## Material provided:
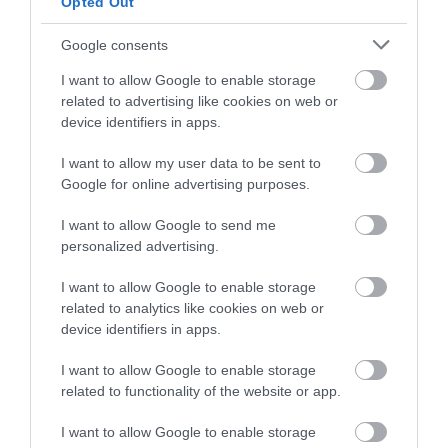
Opted Out
Google consents
I want to allow Google to enable storage
related to advertising like cookies on web or
device identifiers in apps.
I want to allow my user data to be sent to
Google for online advertising purposes.
Fotó:
Shutterstock
I want to allow Google to send me
A fenyvesekkel szegélyezett folyóparti fürdőváros,
personalized advertising.
Druskininkai a 18. század óta híres a forrásaiból
I want to allow Google to enable storage
feltörő ásványvíz állítólagos gyógyerejéről.
related to analytics like cookies on web or
device identifiers in apps.
Ezt a gyógyító elixírt ihatjuk a Druskininkai Health
Resortban, de fürdőzhetünk is benne a Grand Spa
I want to allow Google to enable storage
Lietuva, a Spa Vilnius és a Mineral Spa Draugyste
related to functionality of the website or app.
gyógyfürdőben. Érdemes megszállnunk valamelyik
helyi hotelben is, ahol tovább kényeztethetjük
I want to allow Google to enable storage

## Work to complete:
Leave out the pictures and repeat exactly the lines from the start of the material through the line that contains "gyógyfürdőben. Érdemes megszállnunk", both included.

## Answer to the problem:
Opted Out
Google consents
I want to allow Google to enable storage
related to advertising like cookies on web or
device identifiers in apps.
I want to allow my user data to be sent to
Google for online advertising purposes.
Fotó:
Shutterstock
I want to allow Google to send me
A fenyvesekkel szegélyezett folyóparti fürdőváros,
personalized advertising.
Druskininkai a 18. század óta híres a forrásaiból
I want to allow Google to enable storage
feltörő ásványvíz állítólagos gyógyerejéről.
related to analytics like cookies on web or
device identifiers in apps.
Ezt a gyógyító elixírt ihatjuk a Druskininkai Health
Resortban, de fürdőzhetünk is benne a Grand Spa
I want to allow Google to enable storage
Lietuva, a Spa Vilnius és a Mineral Spa Draugyste
related to functionality of the website or app.
gyógyfürdőben. Érdemes megszállnunk valamelyik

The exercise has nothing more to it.